Cosa succede quando una democrazia poggia su basi poco solide? A essersi posto la domanda, di recente, è lo studioso Francesco Colafemmina in un saggio pubblicato l'anno scorso da Passaggio al Bosco ( La democrazia di Atene. Storia di un mito). La risposta è "oclocrazia", ossia governo delle masse. Tra massa e popolo corre una bella differenza. Il popolo è un'unità nazionale, mentre la massa un'entità indefinita e, per dirla con Bauman, liquida. In Italia siamo giunti a questo stadio, in cui la classe politica si configura come inetta e impreparata.

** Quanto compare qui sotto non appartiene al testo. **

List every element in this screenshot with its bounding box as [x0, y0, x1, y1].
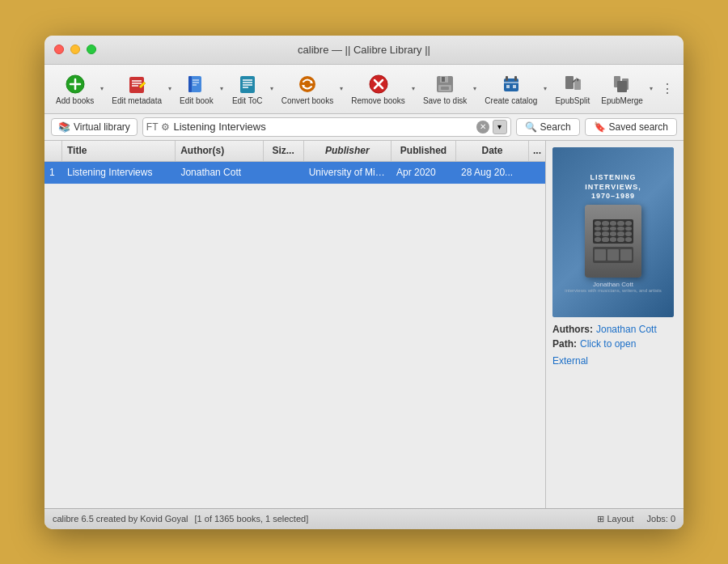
col-header-more[interactable]: ... — [529, 141, 545, 161]
create-catalog-button[interactable]: Create catalog — [480, 70, 542, 108]
edit-book-dropdown[interactable]: ▾ — [218, 70, 225, 108]
edit-metadata-label: Edit metadata — [112, 96, 162, 105]
speaker-dot — [617, 221, 624, 226]
speaker-dot — [625, 221, 632, 226]
layout-button[interactable]: ⊞ Layout — [597, 514, 633, 524]
edit-book-group: Edit book ▾ — [175, 70, 225, 108]
path-value[interactable]: Click to open — [580, 338, 636, 350]
speaker-dot — [625, 227, 632, 231]
col-header-publisher[interactable]: Publisher — [304, 141, 392, 161]
speaker-dot — [602, 237, 608, 242]
minimize-button[interactable] — [70, 45, 80, 54]
add-books-group: Add books ▾ — [51, 70, 105, 108]
epub-merge-icon — [611, 73, 633, 95]
dev-btn — [607, 249, 619, 261]
epub-merge-group: EpubMerge ▾ — [596, 70, 654, 108]
remove-books-icon — [367, 73, 390, 95]
search-button[interactable]: 🔍 Search — [516, 118, 580, 136]
epub-split-icon — [561, 73, 584, 95]
svg-rect-31 — [514, 76, 517, 81]
table-body: 1 Listening Interviews Jonathan Cott Uni… — [44, 162, 545, 508]
remove-books-button[interactable]: Remove books — [346, 70, 410, 108]
col-header-published[interactable]: Published — [392, 141, 456, 161]
close-button[interactable] — [54, 45, 64, 54]
col-header-author[interactable]: Author(s) — [176, 141, 263, 161]
statusbar: calibre 6.5 created by Kovid Goyal [1 of… — [44, 508, 684, 529]
external-link[interactable]: External — [552, 353, 677, 367]
book-list: Title Author(s) Siz... Publisher Publish… — [44, 141, 546, 508]
search-input[interactable] — [173, 121, 472, 133]
virtual-library-button[interactable]: 📚 Virtual library — [51, 118, 138, 136]
col-header-title[interactable]: Title — [62, 141, 176, 161]
jobs-label: Jobs: 0 — [647, 514, 675, 524]
status-right: ⊞ Layout Jobs: 0 — [597, 514, 675, 524]
edit-metadata-dropdown[interactable]: ▾ — [167, 70, 173, 108]
save-to-disk-icon — [434, 73, 456, 95]
edit-toc-button[interactable]: Edit ToC — [226, 70, 269, 108]
speaker-dot — [617, 231, 624, 236]
cover-title-text: ListeningInterviews,1970–1989 — [580, 170, 645, 205]
epub-merge-label: EpubMerge — [601, 96, 643, 105]
create-catalog-icon — [500, 73, 523, 95]
path-label: Path: — [552, 338, 577, 350]
svg-rect-41 — [617, 81, 627, 92]
book-info: Authors: Jonathan Cott Path: Click to op… — [552, 324, 677, 367]
saved-search-icon: 🔖 — [594, 121, 606, 133]
maximize-button[interactable] — [87, 45, 96, 54]
edit-toc-dropdown[interactable]: ▾ — [269, 70, 275, 108]
table-row[interactable]: 1 Listening Interviews Jonathan Cott Uni… — [44, 162, 545, 184]
row-author: Jonathan Cott — [176, 167, 263, 178]
dev-btn — [595, 249, 606, 261]
convert-books-button[interactable]: Convert books — [277, 70, 338, 108]
cover-subtitle: interviews with musicians, writers, and … — [560, 288, 666, 294]
create-catalog-dropdown[interactable]: ▾ — [542, 70, 548, 108]
authors-row: Authors: Jonathan Cott — [552, 324, 677, 335]
authors-label: Authors: — [552, 324, 593, 335]
epub-split-button[interactable]: EpubSplit — [550, 70, 595, 108]
edit-book-button[interactable]: Edit book — [175, 70, 218, 108]
book-count: [1 of 1365 books, 1 selected] — [195, 514, 309, 524]
main-content: Title Author(s) Siz... Publisher Publish… — [44, 141, 684, 508]
window-title: calibre — || Calibre Library || — [298, 44, 430, 56]
search-clear-button[interactable]: ✕ — [476, 121, 489, 134]
saved-search-button[interactable]: 🔖 Saved search — [585, 118, 677, 136]
edit-book-label: Edit book — [180, 96, 214, 105]
row-publisher: University of Minn... — [304, 167, 392, 178]
create-catalog-group: Create catalog ▾ — [480, 70, 548, 108]
epub-merge-dropdown[interactable]: ▾ — [648, 70, 654, 108]
saved-search-label: Saved search — [609, 121, 668, 133]
filter-icon: FT — [146, 121, 159, 133]
save-to-disk-dropdown[interactable]: ▾ — [472, 70, 478, 108]
add-books-icon — [64, 73, 87, 95]
add-books-button[interactable]: Add books — [51, 70, 99, 108]
authors-value[interactable]: Jonathan Cott — [596, 324, 657, 335]
speaker-dot — [602, 227, 608, 231]
convert-books-icon — [296, 73, 319, 95]
add-books-dropdown[interactable]: ▾ — [99, 70, 105, 108]
speaker-dot — [617, 237, 624, 242]
book-icon: 📚 — [58, 121, 70, 133]
speaker-dot — [610, 231, 616, 236]
svg-rect-34 — [513, 85, 516, 88]
search-dropdown-button[interactable]: ▾ — [493, 120, 507, 134]
speaker-dot — [595, 227, 601, 231]
col-header-date[interactable]: Date — [456, 141, 529, 161]
search-input-group: FT ⚙ ✕ ▾ — [142, 117, 511, 137]
remove-books-dropdown[interactable]: ▾ — [410, 70, 417, 108]
speaker-dot — [602, 221, 608, 226]
remove-books-group: Remove books ▾ — [346, 70, 417, 108]
edit-book-icon — [185, 73, 208, 95]
toolbar-more-button[interactable]: ⋮ — [658, 78, 677, 100]
edit-metadata-button[interactable]: Edit metadata — [107, 70, 167, 108]
epub-merge-button[interactable]: EpubMerge — [596, 70, 648, 108]
titlebar: calibre — || Calibre Library || — [44, 36, 684, 65]
convert-books-dropdown[interactable]: ▾ — [338, 70, 345, 108]
speaker-dot — [602, 231, 608, 236]
save-to-disk-button[interactable]: Save to disk — [418, 70, 472, 108]
svg-rect-35 — [565, 76, 574, 89]
col-header-num[interactable] — [44, 141, 62, 161]
settings-icon[interactable]: ⚙ — [161, 121, 170, 133]
col-header-size[interactable]: Siz... — [264, 141, 304, 161]
search-label: Search — [540, 121, 571, 133]
svg-rect-30 — [506, 76, 508, 81]
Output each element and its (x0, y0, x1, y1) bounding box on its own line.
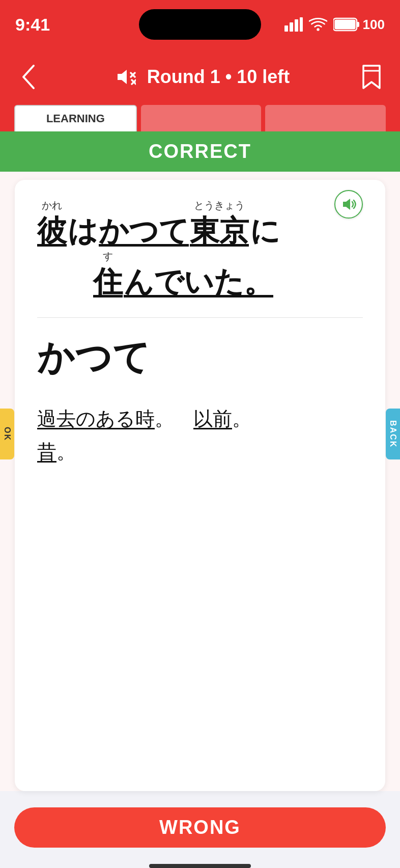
kanji-group-tokyo: とうきょう 東京 (190, 200, 249, 251)
correct-banner: CORRECT (0, 131, 400, 172)
audio-play-button[interactable] (334, 190, 363, 219)
signal-icon (284, 17, 303, 32)
nav-title: Round 1 • 10 left (147, 66, 290, 88)
home-indicator (149, 864, 251, 868)
nav-bar: Round 1 • 10 left (0, 49, 400, 105)
kanji-group-ndeita: んでいた。 (124, 251, 273, 302)
status-icons: 100 (284, 17, 385, 33)
kanji-group-katsute: かつて (99, 200, 189, 251)
back-button[interactable] (14, 63, 43, 91)
svg-rect-2 (295, 19, 298, 32)
sentence-section: かれ 彼 は かつて とうきょう 東京 (37, 200, 363, 302)
kanji-group-ha: は (68, 200, 98, 251)
svg-rect-3 (300, 17, 303, 32)
wrong-button[interactable]: WRONG (14, 807, 386, 848)
tab-learning[interactable]: LEARNING (14, 105, 137, 131)
status-time: 9:41 (15, 15, 50, 35)
sentence-divider (37, 317, 363, 318)
mute-button[interactable] (110, 63, 139, 91)
kanji-group-su: す 住 (93, 251, 123, 302)
definition-section: 過去のある時。 以前。 昔。 (37, 402, 363, 468)
tab-3 (265, 105, 386, 131)
svg-rect-7 (357, 22, 359, 27)
definition-line-2: 昔。 (37, 436, 363, 469)
svg-rect-6 (334, 20, 355, 30)
progress-area: LEARNING (0, 105, 400, 131)
tab-2 (141, 105, 262, 131)
bottom-area: WRONG (0, 791, 400, 868)
dynamic-island (139, 9, 261, 40)
battery-icon: 100 (333, 17, 385, 33)
status-bar: 9:41 100 (0, 0, 400, 49)
back-side-button[interactable]: BACK (386, 409, 400, 459)
ok-side-button[interactable]: OK (0, 409, 14, 459)
kanji-group-kare: かれ 彼 (37, 200, 67, 251)
definition-line-1: 過去のある時。 以前。 (37, 402, 363, 436)
bookmark-button[interactable] (357, 63, 386, 91)
svg-point-4 (317, 28, 319, 31)
main-card: かれ 彼 は かつて とうきょう 東京 (15, 180, 385, 791)
vocab-word: かつて (37, 333, 363, 382)
svg-rect-1 (290, 22, 293, 32)
progress-tabs: LEARNING (14, 105, 386, 131)
wifi-icon (309, 17, 327, 32)
kanji-group-ni: に (250, 200, 280, 251)
card-wrapper: かれ 彼 は かつて とうきょう 東京 (0, 172, 400, 791)
svg-rect-0 (284, 25, 288, 32)
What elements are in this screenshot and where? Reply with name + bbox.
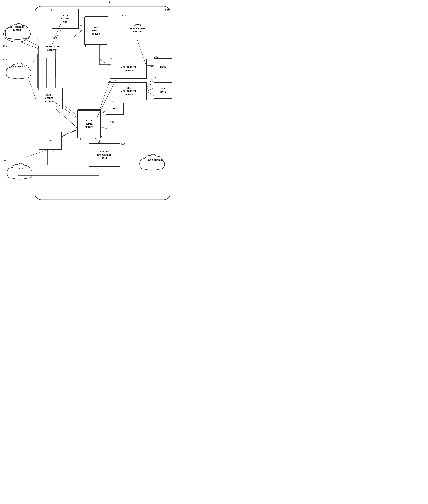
media-translation-ref: 125 [122, 14, 126, 17]
ip-network-left-cloud [3, 57, 31, 82]
sgf-box: SGF [39, 132, 62, 150]
video-media-server-box: VIDEOMEDIASERVER [84, 17, 107, 45]
voice-media-server-box: VOICEMEDIASERVER [77, 110, 101, 138]
tts-ref: 132 [110, 121, 114, 124]
system-management-unit-ref: 165 [121, 143, 125, 146]
wireless-network-ref: 135 [3, 45, 7, 48]
svg-line-43 [70, 28, 85, 40]
pstn-label: PSTN [10, 168, 31, 171]
pstn-ref: 137 [4, 159, 8, 161]
ip-network-left-ref: 136 [3, 58, 7, 61]
wireless-network-label: 3G WIRELESSNETWORK [3, 26, 31, 32]
voice-media-server-ref: 130 [77, 138, 82, 141]
web-application-server-ref: 155 [107, 81, 112, 83]
ngms-box: NGMS [154, 58, 172, 76]
application-server-box: APPLICATIONSERVER [111, 59, 147, 79]
svg-line-49 [147, 66, 154, 67]
svg-line-52 [147, 88, 154, 91]
ngms-ref: 160 [154, 56, 158, 58]
voip-ref: 115 [49, 9, 53, 12]
transcoding-gateway-ref: 110 [53, 37, 57, 39]
gatekeeper-proxy-box: GATE-KEEPEROR PROXY [36, 88, 63, 109]
fax-store-box: FAXSTORE [154, 82, 172, 99]
media-translation-system-box: MEDIATRANSLATIONSYSTEM [122, 17, 153, 40]
web-application-server-box: WEBAPPLICATIONSERVER [111, 82, 147, 100]
main-ref: 100 [165, 9, 170, 12]
pstn-cloud [4, 158, 34, 185]
voip-access-point-box: VOIPACCESSPOINT [52, 9, 79, 29]
transcoding-gateway-box: TRANSCODINGGATEWAY [38, 39, 66, 58]
system-management-unit-box: SYSTEMMANAGEMENTUNIT [89, 143, 120, 167]
ip-network-right-cloud [136, 149, 168, 176]
svg-line-59 [25, 150, 48, 158]
svg-line-61 [95, 138, 99, 143]
application-server-ref: 150 [107, 57, 112, 60]
ip-network-left-label: IP Network [5, 65, 30, 68]
svg-line-47 [100, 59, 111, 67]
svg-line-58 [62, 129, 78, 136]
ip-network-right-label: IP Network [141, 159, 168, 162]
sgf-ref: 122 [50, 150, 54, 153]
video-media-server-ref: 120 [82, 45, 86, 48]
svg-line-51 [147, 75, 154, 88]
asr-ref: 131 [110, 100, 114, 103]
asr-box: ASR [106, 103, 123, 115]
diagram-container: 3G WIRELESSNETWORK 135 IP Network 136 PS… [0, 0, 179, 211]
tts-box: TTS [106, 0, 110, 4]
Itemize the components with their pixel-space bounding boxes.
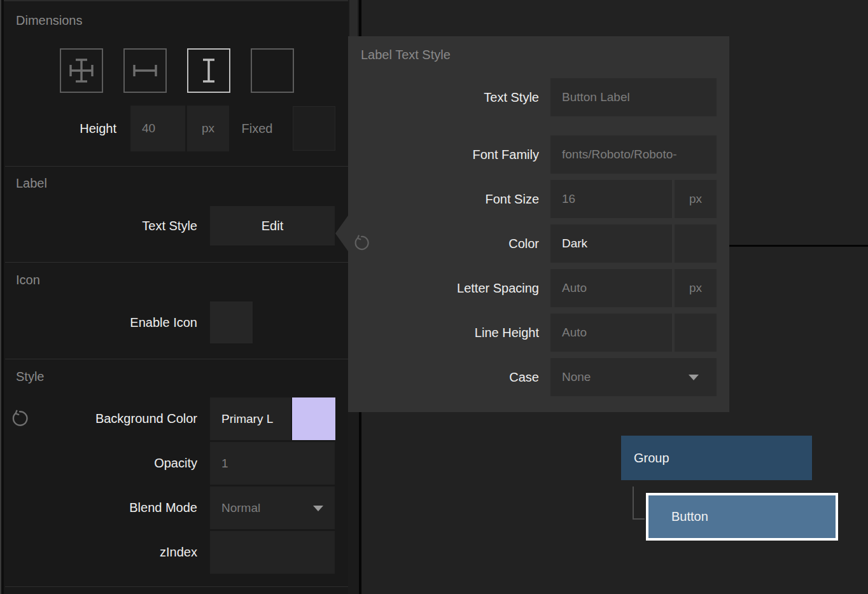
size-mode-width-button[interactable]	[123, 48, 167, 93]
chevron-down-icon	[689, 375, 699, 380]
popup-letter-spacing-unit-select[interactable]: px	[675, 269, 717, 307]
size-mode-height-button[interactable]	[187, 48, 230, 93]
canvas-button-element-selected[interactable]: Button	[646, 493, 838, 541]
popup-font-family-label: Font Family	[348, 135, 539, 174]
enable-icon-checkbox[interactable]	[210, 301, 253, 343]
blend-mode-select[interactable]: Normal	[210, 487, 335, 529]
tree-connector-horizontal	[633, 518, 645, 520]
enable-icon-label: Enable Icon	[38, 301, 197, 343]
popup-text-style-input[interactable]: Button Label	[550, 78, 717, 116]
height-label: Height	[25, 106, 116, 151]
popup-title: Label Text Style	[361, 48, 451, 62]
section-divider	[5, 166, 348, 167]
height-unit-select[interactable]: px	[187, 106, 229, 151]
width-height-icon	[67, 57, 95, 85]
popup-font-size-label: Font Size	[348, 180, 539, 218]
label-section-title: Label	[16, 176, 47, 191]
background-color-value[interactable]: Primary L	[210, 397, 291, 440]
blend-mode-label: Blend Mode	[38, 487, 197, 529]
group-element-label: Group	[634, 451, 669, 466]
reset-icon[interactable]	[11, 410, 29, 430]
width-icon	[131, 57, 159, 85]
popup-line-height-unit-select[interactable]	[675, 314, 717, 352]
section-divider	[5, 359, 348, 359]
style-section-title: Style	[16, 370, 44, 384]
size-mode-none-button[interactable]	[251, 48, 294, 93]
section-divider	[5, 586, 348, 587]
popup-color-label: Color	[348, 224, 539, 263]
popup-line-height-input[interactable]: Auto	[550, 314, 672, 352]
icon-section-title: Icon	[16, 273, 40, 287]
popup-pointer-arrow	[335, 216, 348, 251]
canvas-group-element[interactable]: Group	[621, 436, 812, 480]
opacity-label: Opacity	[38, 442, 197, 485]
section-divider	[5, 262, 348, 263]
panel-left-edge-gap	[1, 0, 4, 594]
text-style-edit-button[interactable]: Edit	[210, 206, 335, 245]
button-element-label: Button	[671, 509, 708, 524]
height-icon	[195, 57, 223, 85]
popup-font-size-input[interactable]: 16	[550, 180, 672, 218]
background-color-label: Background Color	[38, 397, 197, 440]
size-mode-width-height-button[interactable]	[60, 48, 103, 93]
background-color-swatch[interactable]	[292, 397, 335, 440]
popup-case-label: Case	[348, 358, 539, 396]
popup-text-style-label: Text Style	[348, 78, 539, 116]
popup-font-family-input[interactable]: fonts/Roboto/Roboto-	[550, 135, 717, 174]
chevron-down-icon	[313, 506, 323, 511]
popup-font-size-unit-select[interactable]: px	[675, 180, 717, 218]
height-input[interactable]: 40	[130, 106, 185, 151]
popup-color-unit-select[interactable]	[675, 224, 717, 263]
popup-line-height-label: Line Height	[348, 314, 539, 352]
text-style-label: Text Style	[38, 206, 197, 245]
app-root: Group Button Dimensions	[0, 0, 868, 594]
opacity-input[interactable]: 1	[210, 442, 335, 485]
label-text-style-popup: Label Text Style Text Style Button Label…	[348, 36, 729, 412]
popup-letter-spacing-input[interactable]: Auto	[550, 269, 672, 307]
fixed-label: Fixed	[229, 106, 285, 151]
popup-case-select[interactable]: None	[550, 358, 717, 396]
fixed-checkbox[interactable]	[293, 106, 335, 151]
properties-panel: Dimensions	[0, 0, 348, 594]
zindex-input[interactable]	[210, 531, 335, 574]
popup-color-input[interactable]: Dark	[550, 224, 672, 263]
tree-connector-vertical	[633, 487, 634, 520]
dimensions-section-title: Dimensions	[16, 13, 82, 28]
zindex-label: zIndex	[38, 531, 197, 574]
popup-letter-spacing-label: Letter Spacing	[348, 269, 539, 307]
blend-mode-value: Normal	[221, 501, 260, 515]
popup-case-value: None	[562, 370, 591, 384]
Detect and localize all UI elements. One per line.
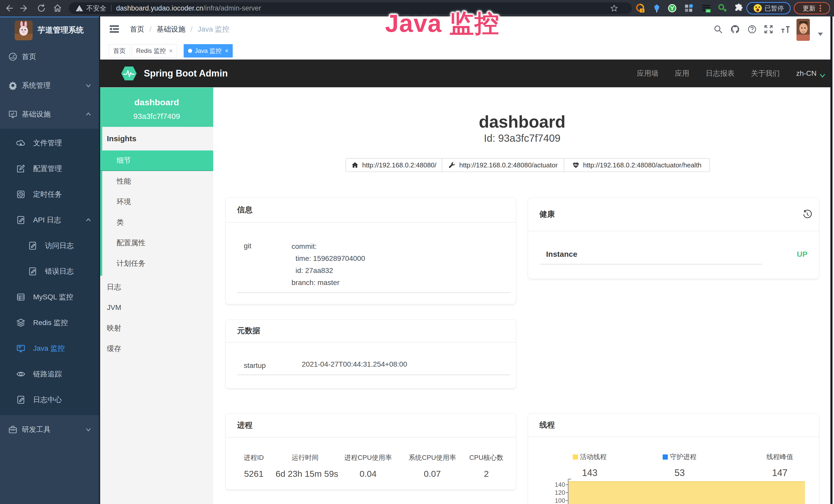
sba-app-box[interactable]: dashboard 93a3fc7f7409 xyxy=(100,88,213,127)
sba-brand-title[interactable]: Spring Boot Admin xyxy=(144,60,228,87)
threads-card-title: 线程 xyxy=(528,413,819,437)
tab-redis-monitor[interactable]: Redis 监控 × xyxy=(132,44,177,58)
paused-extension-pill[interactable]: 已暂停 xyxy=(746,2,791,15)
info-card: 信息 git commit: time: 1596289704000 id: 2… xyxy=(226,198,516,304)
sba-menu-item-label: 性能 xyxy=(117,176,131,186)
extension-list-on-icon[interactable]: on xyxy=(701,3,711,13)
legend-live-icon xyxy=(573,455,578,460)
sidebar-item-home[interactable]: 首页 xyxy=(0,42,99,71)
sba-sidebar: dashboard 93a3fc7f7409 Insights 细节 性能 环境… xyxy=(100,87,213,504)
sidebar-item-api-log[interactable]: API 日志 xyxy=(0,207,99,233)
sba-nav-wall[interactable]: 应用墙 xyxy=(637,69,659,78)
sba-menu-details[interactable]: 细节 xyxy=(100,151,213,171)
sba-locale-select[interactable]: zh-CN xyxy=(796,69,825,77)
endpoint-home-button[interactable]: http://192.168.0.2:48080/ xyxy=(346,158,442,172)
sidebar-item-config-manage[interactable]: 配置管理 xyxy=(0,156,99,182)
sba-menu-logs[interactable]: 日志 xyxy=(100,277,213,297)
app-logo[interactable] xyxy=(15,21,32,40)
chevron-down-icon xyxy=(85,82,92,89)
sba-nav-applications[interactable]: 应用 xyxy=(675,69,689,78)
instance-title: dashboard xyxy=(213,112,831,132)
menu-gap xyxy=(100,274,213,277)
sba-menu-mappings[interactable]: 映射 xyxy=(100,318,213,338)
sidebar-item-log-center[interactable]: 日志中心 xyxy=(0,387,99,413)
wrench-icon xyxy=(448,161,456,169)
svg-text:on: on xyxy=(706,9,710,12)
sba-menu-section-insights: Insights xyxy=(100,127,213,151)
browser-scrollbar[interactable] xyxy=(832,17,834,504)
extension-grid-icon[interactable] xyxy=(684,3,694,13)
bookmark-star-icon[interactable] xyxy=(610,4,618,12)
infrastructure-submenu: 文件管理 配置管理 定时任务 API 日志 访问日志 错误日志 xyxy=(0,129,99,415)
sba-nav-about[interactable]: 关于我们 xyxy=(751,69,780,78)
process-val-uptime: 6d 23h 15m 59s xyxy=(276,469,335,479)
sidebar-item-dev-tools[interactable]: 研发工具 xyxy=(0,415,99,444)
sba-menu-jvm[interactable]: JVM xyxy=(100,297,213,318)
health-row-label[interactable]: Instance xyxy=(546,250,577,258)
extension-pin-icon[interactable] xyxy=(652,3,662,13)
tab-home[interactable]: 首页 xyxy=(109,44,130,58)
breadcrumb-separator: / xyxy=(150,25,152,33)
forward-icon[interactable] xyxy=(20,4,29,13)
threads-chart: 140 120 100 xyxy=(528,475,818,504)
tab-java-monitor[interactable]: Java 监控 × xyxy=(184,44,233,58)
sidebar-item-label: 系统管理 xyxy=(22,81,50,90)
url-domain: dashboard.yudao.iocoder.cn xyxy=(116,4,203,12)
sidebar-item-redis-monitor[interactable]: Redis 监控 xyxy=(0,310,99,336)
extension-y-icon[interactable] xyxy=(667,3,677,13)
user-avatar[interactable] xyxy=(796,19,810,41)
info-row-label: git xyxy=(244,242,251,250)
font-size-icon[interactable] xyxy=(781,25,790,34)
sba-menu-config-props[interactable]: 配置属性 xyxy=(100,233,213,253)
sba-menu-scheduled-tasks[interactable]: 计划任务 xyxy=(100,253,213,274)
sba-app-name: dashboard xyxy=(100,97,213,107)
close-icon[interactable]: × xyxy=(225,48,228,54)
sidebar-menu: 首页 系统管理 基础设施 文件管理 配置管理 定时任务 xyxy=(0,42,99,444)
sidebar-item-file-manage[interactable]: 文件管理 xyxy=(0,130,99,156)
url-text: dashboard.yudao.iocoder.cn/infra/admin-s… xyxy=(116,4,261,12)
close-icon[interactable]: × xyxy=(169,48,173,54)
stat-label-text: 守护进程 xyxy=(670,452,697,461)
sidebar-item-java-monitor[interactable]: Java 监控 xyxy=(0,336,99,361)
reload-icon[interactable] xyxy=(37,4,46,13)
sba-menu-metrics[interactable]: 性能 xyxy=(100,171,213,191)
sidebar-item-mysql-monitor[interactable]: MySQL 监控 xyxy=(0,284,99,310)
extensions-puzzle-icon[interactable] xyxy=(734,3,744,13)
sidebar-item-infrastructure[interactable]: 基础设施 xyxy=(0,100,99,129)
address-bar[interactable]: 不安全 dashboard.yudao.iocoder.cn/infra/adm… xyxy=(69,2,632,14)
sidebar-item-error-log[interactable]: 错误日志 xyxy=(0,258,99,284)
endpoint-actuator-button[interactable]: http://192.168.0.2:48080/actuator xyxy=(442,158,564,172)
process-val-cpus: 2 xyxy=(463,469,510,479)
sba-menu-environment[interactable]: 环境 xyxy=(100,191,213,212)
browser-update-button[interactable]: 更新 xyxy=(794,2,830,15)
back-icon[interactable] xyxy=(4,4,13,13)
sidebar-item-scheduled-jobs[interactable]: 定时任务 xyxy=(0,182,99,207)
home-icon[interactable] xyxy=(53,4,62,13)
search-icon[interactable] xyxy=(714,25,723,34)
sba-menu-classes[interactable]: 类 xyxy=(100,212,213,233)
extension-update-icon[interactable]: 1 xyxy=(635,3,645,13)
breadcrumb-home[interactable]: 首页 xyxy=(130,24,144,34)
sba-app-id: 93a3fc7f7409 xyxy=(100,112,213,121)
sidebar-item-label: 首页 xyxy=(22,52,36,62)
sba-nav-journal[interactable]: 日志报表 xyxy=(706,69,734,78)
fullscreen-icon[interactable] xyxy=(764,25,773,34)
extension-key-icon[interactable] xyxy=(718,3,727,13)
process-col-uptime: 运行时间 xyxy=(276,453,335,462)
caret-down-icon[interactable] xyxy=(817,32,824,37)
annotation-java-monitor: Java 监控 xyxy=(378,7,506,41)
process-col-pid: 进程ID xyxy=(232,453,276,462)
sidebar-item-system[interactable]: 系统管理 xyxy=(0,71,99,100)
endpoint-health-button[interactable]: http://192.168.0.2:48080/actuator/health xyxy=(564,158,710,172)
menu-dots-icon xyxy=(820,4,821,13)
sidebar-item-label: 定时任务 xyxy=(33,189,62,199)
breadcrumb-section[interactable]: 基础设施 xyxy=(157,24,185,34)
infrastructure-icon xyxy=(8,110,17,119)
history-icon[interactable] xyxy=(803,209,812,219)
github-icon[interactable] xyxy=(730,25,740,34)
help-icon[interactable] xyxy=(747,25,757,34)
hamburger-icon[interactable] xyxy=(109,24,119,34)
sidebar-item-tracing[interactable]: 链路追踪 xyxy=(0,361,99,387)
sidebar-item-access-log[interactable]: 访问日志 xyxy=(0,233,99,258)
sba-menu-caches[interactable]: 缓存 xyxy=(100,338,213,359)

Le radici di tale deriva stanno, innanzitutto, nella povertà culturale e morale di chi si candida a governare il paese, animato da uno sconsiderato desiderio di liberazione dalla tradizione del passato. La deriva culturale, dicevo, è iniziata, formalmente, con il Sessantotto, e da allora non si è più arrestata. La Scuola è più dissestata che mai, mentre i giovani studenti si ritrovano spesso con famiglie sfasciate, disunite e senza una guida. Oltre alla diffusa ignoranza, si aggiunge la saccenteria di certi adolescenti, i quali sfidano e confutano gli insegnanti per imporre loro un corso di progressismo accelerato, o di femminismo armato ideologicamente, e convincerci che non è giusto studiare Churchill, perché fu un colonialista, e via di questo passo. Risultato: abbiamo una gioventù (non tutta, per fortuna) indottrinata e vittima dei peggiori stereotipi del politicamente corretto. Per tornare alla questione di partenza, questa sciatteria si palesa nelle forme di movimenti politici sconclusionati.
UN'ARISTOCRAZIA POLITICA
Le forme di governo, naturalmente, non sono tutte uguali. La democrazia è, idealmente, l'espressione più matura di come si governa una nazione. Tuttavia, spesso le democrazie più solide sono passate attraverso un sistema monarchico legittimato dal popolo, che ha gettato le basi per una nuova forma di potere parlamentare. L'esempio più illuminante riguarda il Regno Unito. La monarchia costituzionale italiana, viceversa, trovò legittimazione solamente nelle élite del nord. Nel 1946, dopo la parentesi del fascismo, il consenso verté (sebbene permangano ancora dubbi circa il risultato elettorale effettivo) in direzione della Repubblica parlamentare. Essa funzionò, poiché la classe dirigente del tempo costituì un'aristocrazia intellettuale fortemente radicata nella società civile. L'influsso morale, spirituale e culturale della Chiesa ebbe un portavoce laico di grande successo e rappresentativo dell'opinione pubblica: la Democrazia Cristiana. Se guardiamo al presente, troviamo partiti che sono macchine di potere, una classe di governo che è lo specchio della società civile (da cui deriva la degenerazione in oclocrazia) e la mancanza di una solida unità morale. Per fare ripartire l'Italia e darle una coesa unità nazionale serve di nuovo un'aristocrazia parlamentare, magari pensata, per quanto riguarda il meccanismo interno, sulla scia di un esecutivo separato dal legislativo (presidenzialismo americano) e in costante rapporto dialettico con il Parlamento.